At most, alternative-energy sources will be given only modest gestures of support, including extension of tax incentives for solar and geothermal-energy investments. The conservation measures that survived the White House triage are even more modest. Most likely to be included are tax breaks for builders of energy-efficient homes and office buildings and energy-efficiency labeling requirements for products.
Even many Administration officials concede that any serious effort to cut oil consumption would have to be built around an increased gas tax. But the President, a former Texas oilman, won't hear of it. The White House fears that higher gas prices could put downward pressure on an economy already in recession. Bush is also mindful of the potential cost to his popularity. He remembers all too vividly how his standing in the polls plunged during the federal budget fight last autumn, when he mishandled the budget deal that resulted in a nickel-a-gallon gas-tax increase.

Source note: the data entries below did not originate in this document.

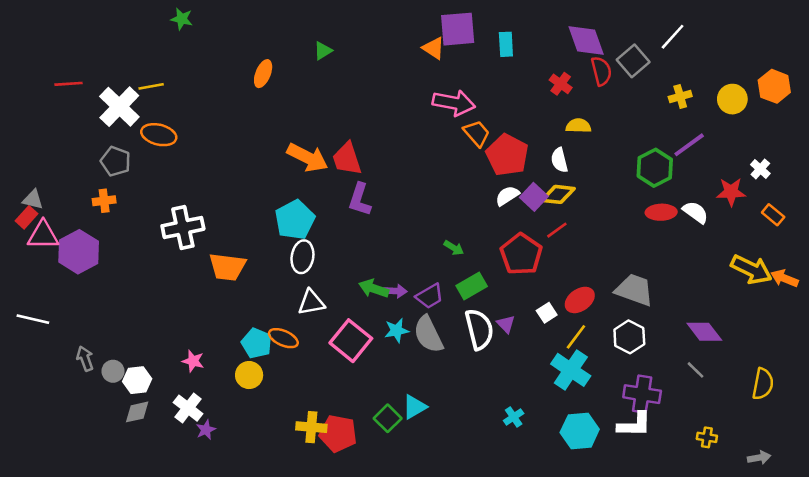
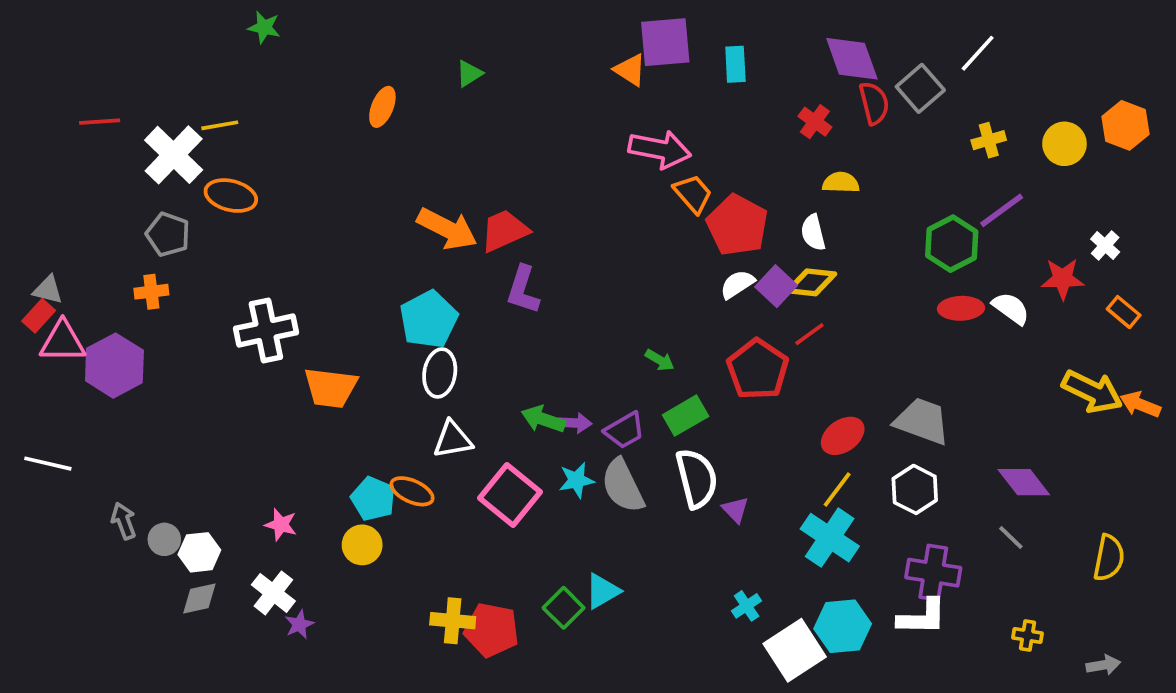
red trapezoid: (347, 159) -> (504, 231), turned 84
white square: (547, 313) -> (795, 650), moved, size x2.0
purple triangle: (506, 324) -> (735, 510), moved

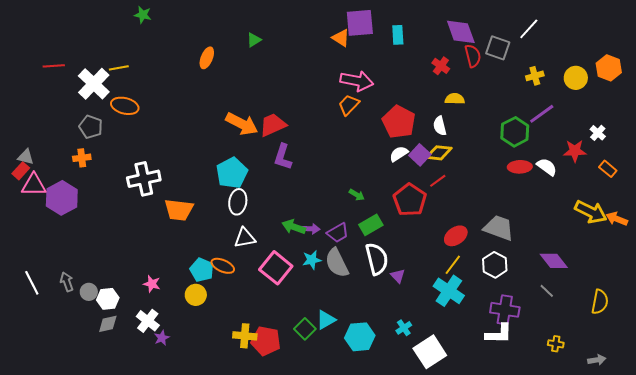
gray square: (920, 88) -> (498, 48), turned -30
orange trapezoid: (693, 194) -> (349, 105), moved, turned -95
white line: (48, 464) -> (32, 283), moved, turned 50
cyan hexagon: (843, 626) -> (360, 337), moved

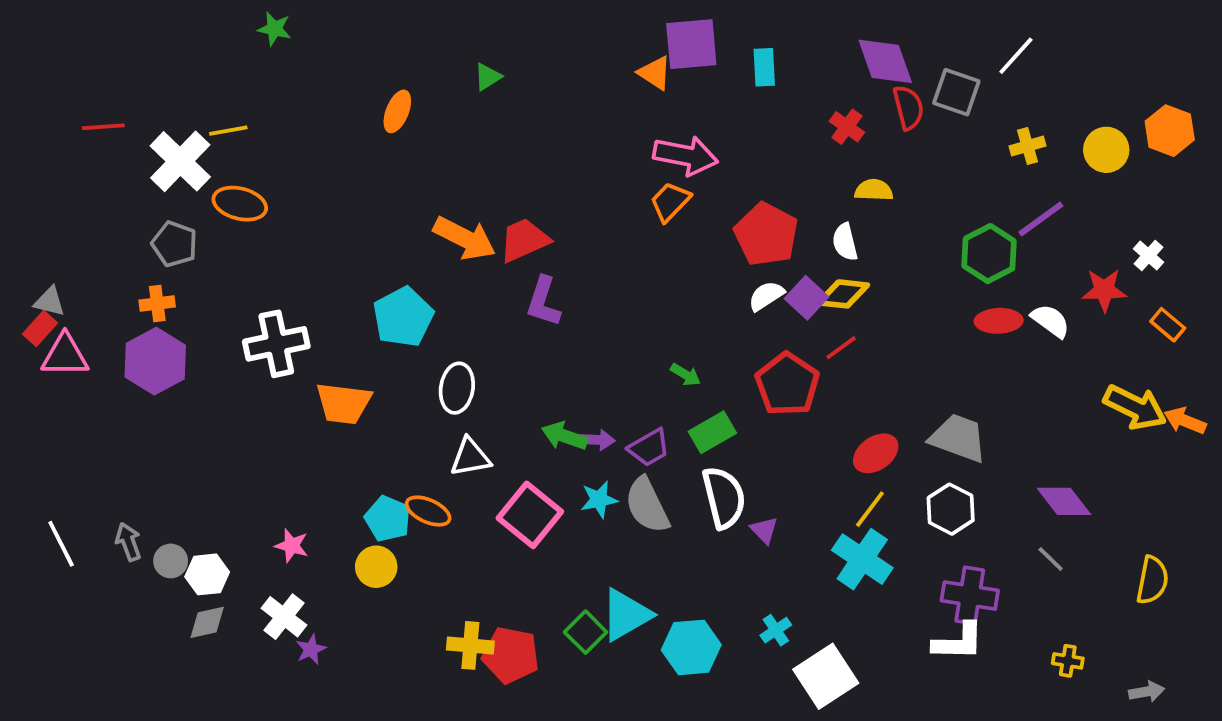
cyan pentagon: (232, 173) -> (403, 317), moved
purple hexagon: (62, 198) -> (155, 361), moved
cyan triangle: (326, 320) -> (626, 615), size x1.4

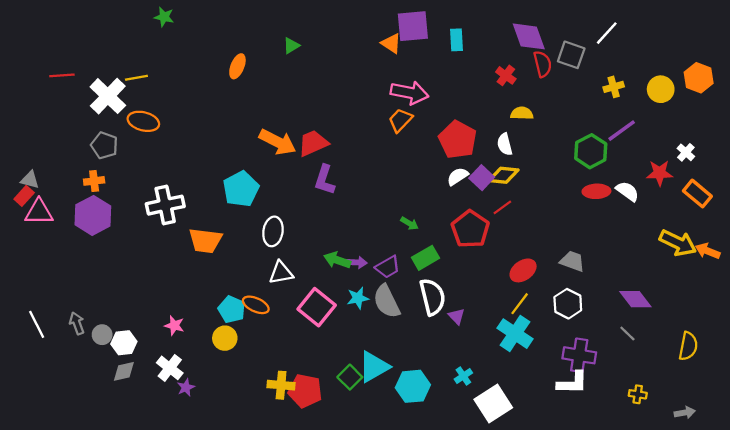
orange rectangle: (1168, 325) -> (697, 194), size x1.4
gray trapezoid: (958, 438) -> (572, 261), size x0.7

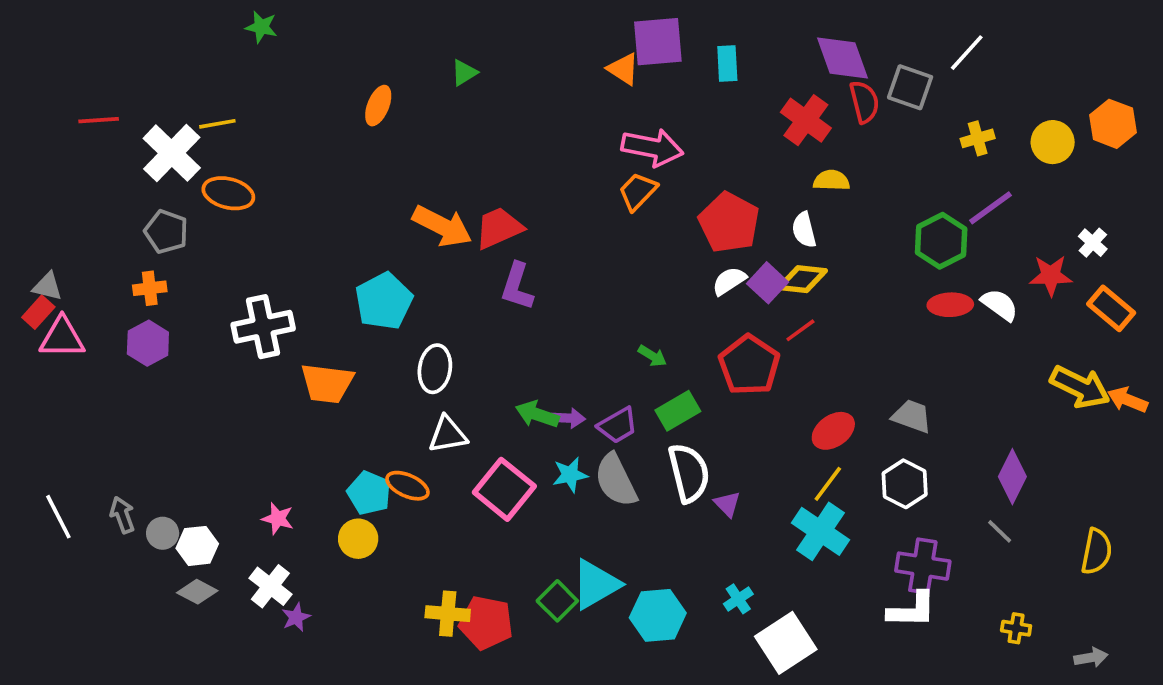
red cross: (506, 75) -> (806, 120), size x1.5
purple hexagon: (93, 215) -> (148, 343), size x0.7
purple diamond: (635, 299) -> (1012, 477), turned 64
gray diamond: (124, 371) -> (197, 592), turned 40

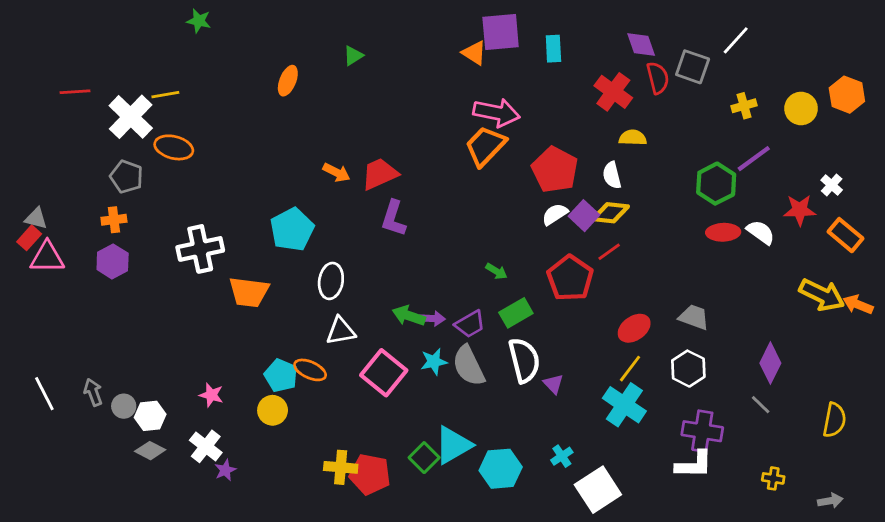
purple diamond: (842, 58) -> (641, 45), size x0.7
orange trapezoid: (638, 191) -> (485, 146), size x1.4
orange arrow: (442, 226) -> (336, 172), size x0.6

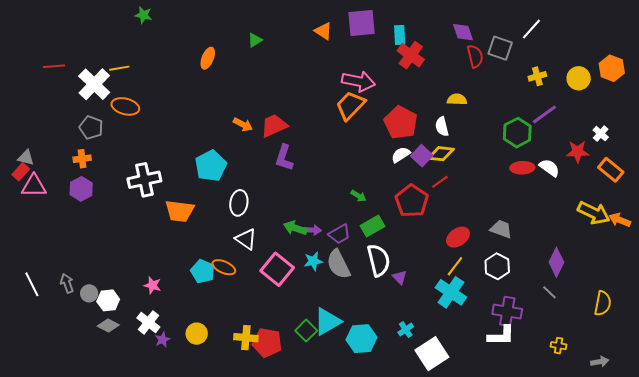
orange triangle: (474, 53) -> (323, 31), moved
red cross: (613, 92) -> (411, 55), moved
white triangle: (341, 331) -> (246, 239), turned 45
yellow circle: (273, 410) -> (197, 334), moved

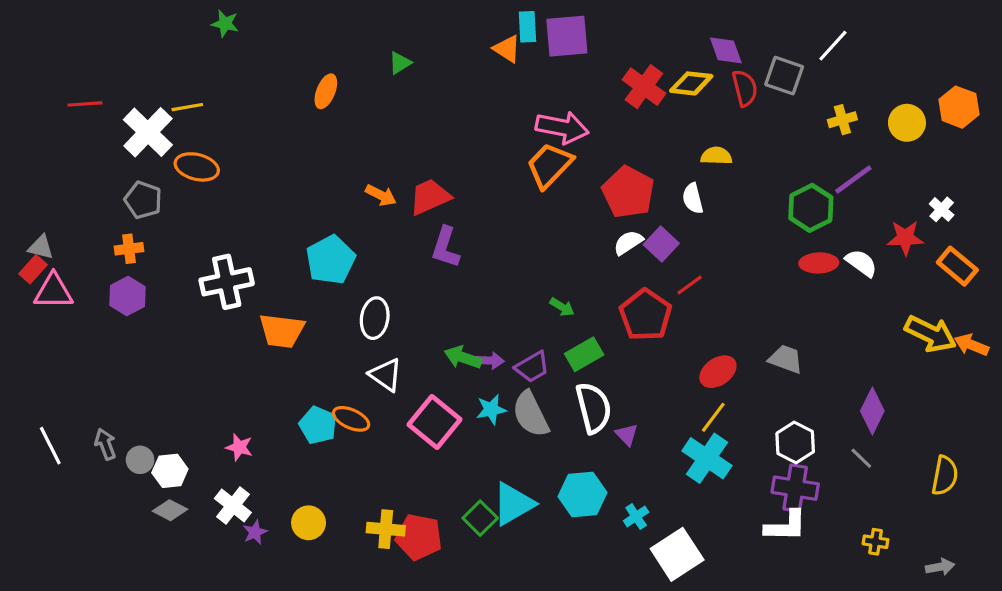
cyan rectangle: (400, 35) -> (527, 27), moved
yellow diamond: (441, 154) -> (691, 83), moved
white hexagon: (497, 266) -> (795, 442), moved
cyan hexagon: (361, 339) -> (583, 494), moved

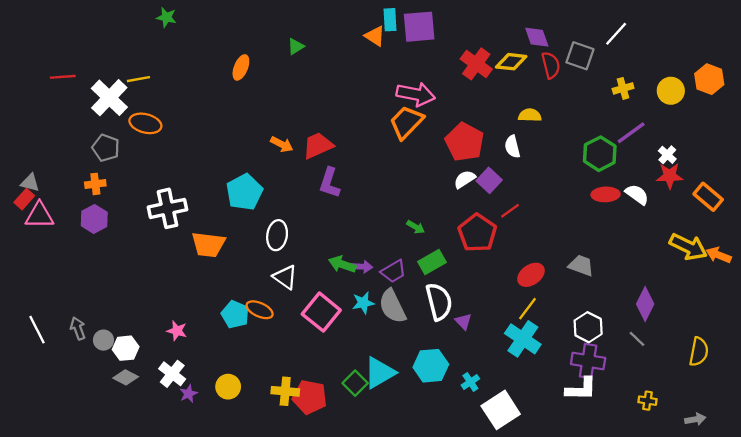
white cross: (942, 209) -> (667, 155), moved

Congressional Democrats are blaming Bush for a failure of leadership. "The President could call for a 10 cents- or 15 cents-per-gal. tax on gasoline, and the American people would back him all the way," says Michigan Democrat John Dingell, chairman of the House Energy and Commerce Committee. "He could call it a tax to support our war effort, and it would rally the nation."
But given American resistance to new taxes, Democrats may simply be asking the President to walk the plank ahead of them. Republican pollster Robert Teeter has provided the White House with data showing that a gas tax is especially unpopular with so-called Reagan Democrats, the blue-collar swing voters whom Bush needs for re-election in 1992. "Cheap fuel is part of our standard of living," says oil expert Robert Bradley of the Cato Institute, a Washington-based think tank. "You can force Americans to drive small, unsafe cars, pay $5 per gallon for gas, and force the poor to abandon their automobiles. But Americans don't want that."
Legislative strategy is another reason why conservation measures were neglected in the plan. The President's proposals are merely a first move in what is sure to be a lengthy tug-of-war with Congress. Sununu and Darman were concerned that the opening bid not be too generous. That's the mistake they feel Bush made in his initial version of last year's Clean Air Act, which gave Congress the chance to make the law significantly tougher and more expensive during a year of negotiations.